Ritter is considered an Americana artist- a genre that is composed of blues, folk, rock and roll, as well as many other genres. This was apparent in his performance, as a new listener would likely have a hard time pinning him to just one traditional genre.
“Me & Jiggs,” a classic from earlier in his career, was one of the opening songs in his set, and clearly showcases precisely the feel-good music style that Ritter is known for. He details through his heavily narrative lyrics “a Saturday night” in his town, while still managing to carefully balance the melody in an interesting way. He strays away from the cliché style of songs about Saturday nights, while still maintaining the comfortable vibe a song such as that would entail.
The performance took a more serious turn with the song “Henrietta, Indiana,” another stunning narrative performance detailing a tragedy through a spiritual lens.
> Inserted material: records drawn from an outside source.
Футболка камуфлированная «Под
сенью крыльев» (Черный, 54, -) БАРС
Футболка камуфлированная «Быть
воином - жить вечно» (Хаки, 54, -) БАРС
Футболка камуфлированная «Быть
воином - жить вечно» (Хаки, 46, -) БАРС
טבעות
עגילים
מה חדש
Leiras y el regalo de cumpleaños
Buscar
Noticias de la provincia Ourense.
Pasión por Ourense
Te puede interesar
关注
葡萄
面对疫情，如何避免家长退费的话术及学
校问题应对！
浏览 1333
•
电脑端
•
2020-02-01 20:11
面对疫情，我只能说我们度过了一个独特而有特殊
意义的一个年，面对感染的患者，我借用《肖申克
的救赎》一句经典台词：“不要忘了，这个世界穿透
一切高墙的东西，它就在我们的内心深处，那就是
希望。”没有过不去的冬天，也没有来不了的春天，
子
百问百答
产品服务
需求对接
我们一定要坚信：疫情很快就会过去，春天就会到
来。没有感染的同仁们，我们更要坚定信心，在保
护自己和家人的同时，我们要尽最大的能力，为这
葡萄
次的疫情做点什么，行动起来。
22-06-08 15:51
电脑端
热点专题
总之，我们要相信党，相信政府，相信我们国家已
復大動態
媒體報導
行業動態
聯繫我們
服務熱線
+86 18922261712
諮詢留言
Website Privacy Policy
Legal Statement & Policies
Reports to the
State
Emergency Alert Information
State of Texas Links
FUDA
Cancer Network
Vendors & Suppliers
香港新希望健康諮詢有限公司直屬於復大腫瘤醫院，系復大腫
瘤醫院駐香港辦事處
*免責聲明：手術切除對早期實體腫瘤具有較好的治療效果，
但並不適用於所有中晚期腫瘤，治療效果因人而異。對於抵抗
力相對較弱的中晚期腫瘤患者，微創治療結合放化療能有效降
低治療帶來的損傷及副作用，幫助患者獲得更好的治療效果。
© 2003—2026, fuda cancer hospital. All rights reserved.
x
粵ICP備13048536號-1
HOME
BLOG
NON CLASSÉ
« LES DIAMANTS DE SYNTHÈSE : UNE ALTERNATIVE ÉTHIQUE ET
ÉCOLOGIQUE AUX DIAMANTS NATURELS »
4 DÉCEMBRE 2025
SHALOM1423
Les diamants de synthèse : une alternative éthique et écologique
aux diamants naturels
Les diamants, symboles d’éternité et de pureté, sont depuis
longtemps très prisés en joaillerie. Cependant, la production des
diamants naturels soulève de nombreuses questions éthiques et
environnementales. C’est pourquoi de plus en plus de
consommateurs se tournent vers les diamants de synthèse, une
The song is vague and mysterious, but provides room for interpretation and draws in the attention of the listener. It also contrasts Ritter’s normally energetic and mellow style, making the song even more unique.
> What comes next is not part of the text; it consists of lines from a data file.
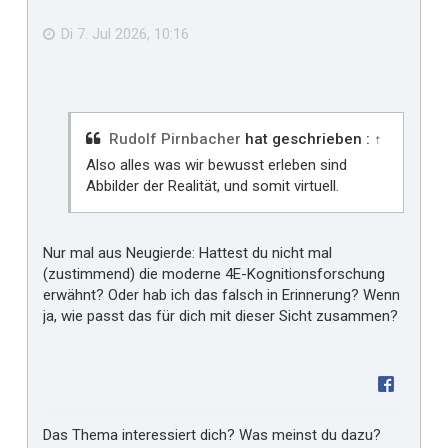
f
e
n
ä
Di 7. Jul 2026, 10:16
l
l
t
m
i
Rudolf Pirnbacher
hat geschrieben :
↑
r
Also alles was wir bewusst erleben sind
Abbilder der Realität, und somit virtuell.
Nur mal aus Neugierde: Hattest du nicht mal
(zustimmend) die moderne 4E-Kognitionsforschung
erwähnt? Oder hab ich das falsch in Erinnerung? Wenn
ja, wie passt das für dich mit dieser Sicht zusammen?
Das Thema interessiert dich? Was meinst du dazu?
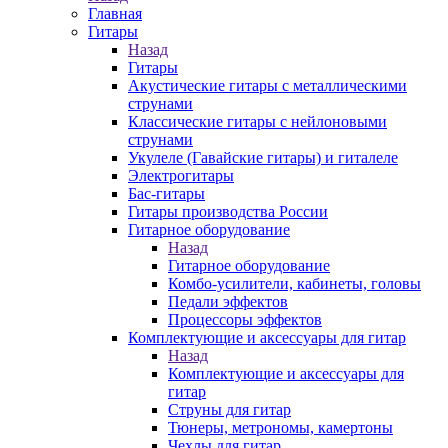
Главная
Гитары
Назад
Гитары
Акустические гитары с металлическими
струнами
Классические гитары с нейлоновыми
струнами
Укулеле (Гавайские гитары) и гиталеле
Электрогитары
Бас-гитары
Гитары производства России
Гитарное оборудование
Назад
Гитарное оборудование
Комбо-усилители, кабинеты, головы
Педали эффектов
Процессоры эффектов
Комплектующие и аксессуары для гитар
Назад
Комплектующие и аксессуары для
гитар
Струны для гитар
Тюнеры, метрономы, камертоны
Чехлы для гитар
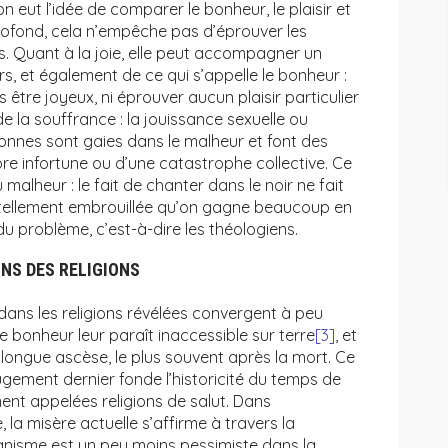
 eut l’idée de comparer le bonheur, le plaisir et
profond, cela n’empêche pas d’éprouver les
es. Quant à la joie, elle peut accompagner un
s, et également de ce qui s’appelle le bonheur :
être joyeux, ni éprouver aucun plaisir particulier
ir de la souffrance : la jouissance sexuelle ou
nnes sont gaies dans le malheur et font des
re infortune ou d’une catastrophe collective. Ce
alheur : le fait de chanter dans le noir ne fait
ît tellement embrouillée qu’on gagne beaucoup en
du problème, c’est-à-dire les théologiens.
NS DES RELIGIONS
dans les religions révélées convergent à peu
e bonheur leur paraît inaccessible sur terre
[3]
, et
 longue ascèse, le plus souvent après la mort. Ce
ugement dernier fonde l’historicité du temps de
ement appelées religions de salut. Dans
 la misère actuelle s’affirme à travers la
ianisme est un peu moins pessimiste dans la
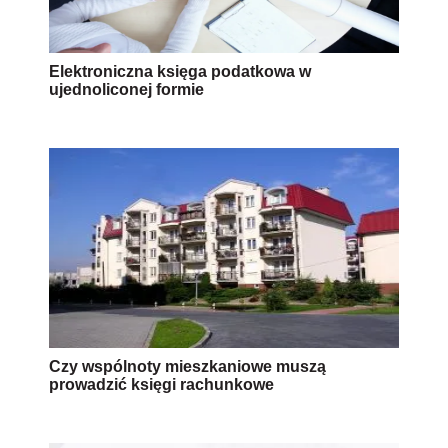
Elektroniczna księga podatkowa w
ujednoliconej formie
Czy wspólnoty mieszkaniowe muszą
prowadzić księgi rachunkowe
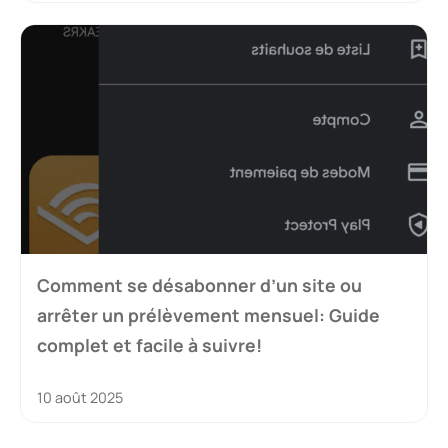
Comment se désabonner d’un site ou
arrêter un prélèvement mensuel: Guide
complet et facile à suivre!
10 août 2025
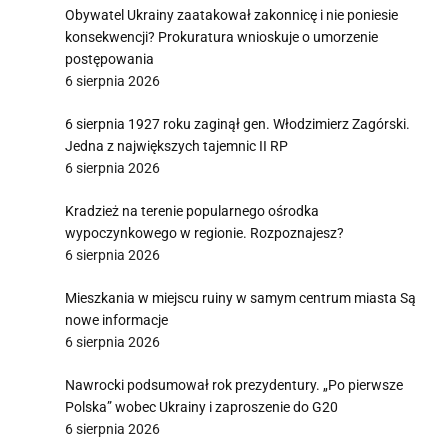
Obywatel Ukrainy zaatakował zakonnicę i nie poniesie
konsekwencji? Prokuratura wnioskuje o umorzenie
postępowania
6 sierpnia 2026
6 sierpnia 1927 roku zaginął gen. Włodzimierz Zagórski.
Jedna z największych tajemnic II RP
6 sierpnia 2026
Kradzież na terenie popularnego ośrodka
wypoczynkowego w regionie. Rozpoznajesz?
6 sierpnia 2026
Mieszkania w miejscu ruiny w samym centrum miasta Są
nowe informacje
6 sierpnia 2026
Nawrocki podsumował rok prezydentury. „Po pierwsze
Polska” wobec Ukrainy i zaproszenie do G20
6 sierpnia 2026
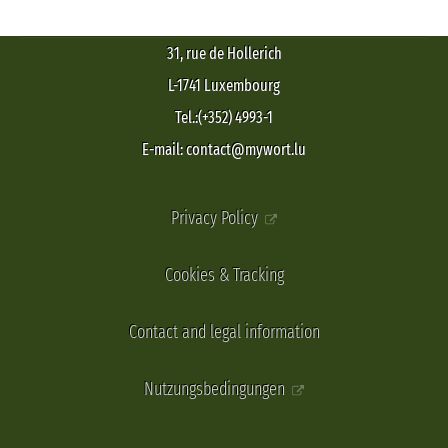
31, rue de Hollerich
L-1741 Luxembourg
Tel.:(+352) 4993-1
E-mail: contact@mywort.lu
Privacy Policy
Cookies & Tracking
Contact and legal information
Nutzungsbedingungen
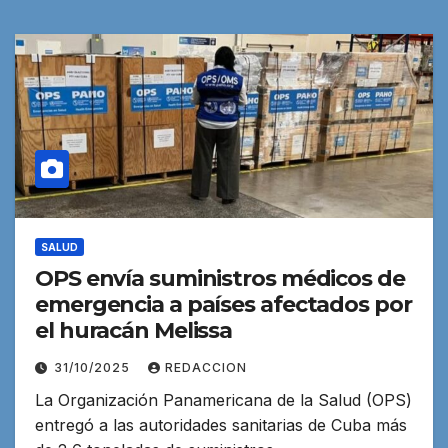
SALUD
OPS envía suministros médicos de
emergencia a países afectados por
el huracán Melissa
31/10/2025
REDACCION
La Organización Panamericana de la Salud (OPS)
entregó a las autoridades sanitarias de Cuba más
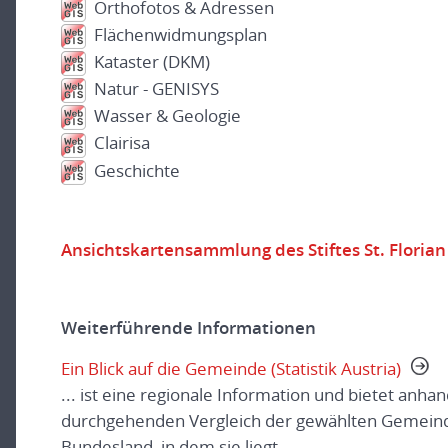
Orthofotos & Adressen
Flächenwidmungsplan
Kataster (DKM)
Natur - GENISYS
Wasser & Geologie
Clairisa
Geschichte
Ansichtskartensammlung des Stiftes St. Florian
Weiterführende Informationen
Ein Blick auf die Gemeinde (Statistik Austria)
... ist eine regionale Information und bietet anha
durchgehenden Vergleich der gewählten Gemeind
Bundesland, in dem sie liegt.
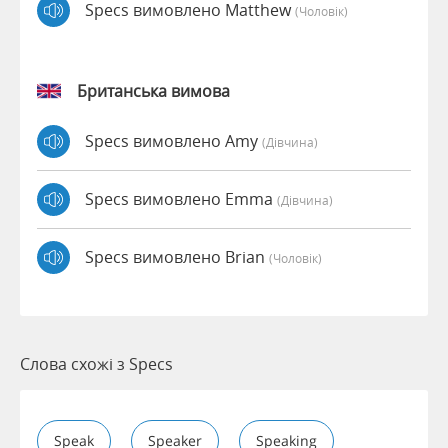
Specs вимовлено Matthew
(чоловік)
Британська вимова
Specs вимовлено Amy
(дівчина)
Specs вимовлено Emma
(дівчина)
Specs вимовлено Brian
(чоловік)
Слова схожі з Specs
Speak
Speaker
Speaking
Performances of songs like “Me & Jiggs” and “Henrietta, Indiana” were brought together by Ritter’s band, “The Royal City Band.” The band’s enthusiasm and care made the music more enjoyable. The musicians play a multitude of different instruments including strings, percussion and other folk-oriented instruments.
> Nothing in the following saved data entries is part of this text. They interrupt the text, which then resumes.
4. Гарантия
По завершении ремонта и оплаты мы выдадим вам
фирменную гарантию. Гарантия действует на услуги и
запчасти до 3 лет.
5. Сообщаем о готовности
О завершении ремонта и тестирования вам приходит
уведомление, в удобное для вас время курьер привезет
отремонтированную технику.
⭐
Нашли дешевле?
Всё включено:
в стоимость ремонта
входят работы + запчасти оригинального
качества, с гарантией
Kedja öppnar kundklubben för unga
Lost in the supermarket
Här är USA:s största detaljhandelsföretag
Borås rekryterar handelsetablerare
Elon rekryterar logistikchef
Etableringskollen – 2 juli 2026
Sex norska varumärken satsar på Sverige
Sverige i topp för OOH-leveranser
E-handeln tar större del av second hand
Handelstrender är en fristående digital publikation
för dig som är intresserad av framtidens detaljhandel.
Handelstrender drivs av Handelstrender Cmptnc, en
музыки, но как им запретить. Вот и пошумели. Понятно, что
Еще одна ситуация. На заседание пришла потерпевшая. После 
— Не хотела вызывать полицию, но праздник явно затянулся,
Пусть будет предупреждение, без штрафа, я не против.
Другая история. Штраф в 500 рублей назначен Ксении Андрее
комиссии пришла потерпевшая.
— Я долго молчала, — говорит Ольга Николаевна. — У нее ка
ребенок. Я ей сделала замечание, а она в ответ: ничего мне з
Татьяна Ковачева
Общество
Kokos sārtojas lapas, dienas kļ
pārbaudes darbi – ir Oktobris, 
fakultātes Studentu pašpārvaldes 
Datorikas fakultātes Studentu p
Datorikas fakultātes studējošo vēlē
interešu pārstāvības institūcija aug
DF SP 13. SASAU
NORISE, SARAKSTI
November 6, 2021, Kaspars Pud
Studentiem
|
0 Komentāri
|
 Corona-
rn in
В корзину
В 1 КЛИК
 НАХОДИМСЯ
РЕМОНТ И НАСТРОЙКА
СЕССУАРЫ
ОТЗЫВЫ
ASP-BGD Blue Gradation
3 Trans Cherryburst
This concert is part of the tour for Ritter’s latest album “Sermon on the Rocks,” which came out in October of 2015. This album has a more diverse or modern feel compared to his previous work, and is certainly worth a thorough listen.
Jason Isbell took the stage and immediately capitalized off of the ambiance that Ritter and The Royal City band had initiated. Isbell’s music had plenty of energy to follow, almost so much that it felt louder than Ritter’s act. The volume of this performance even changed the frequency of the audience, from a mellow vibe to a more rock-and-roll centered theme.
The two went together very well chronologically, Ritter introduced the concert, while Isbell kept the wave going with his relentless energy. The event was a general success that anyone could have enjoyed, complimented beautifully by the gorgeous College Street Music Hall venue. If you try out Ritter or Isbell’s music and happen to like it, I highly suggest a visit if, and when, they return for another performance. You won’t be disappointed.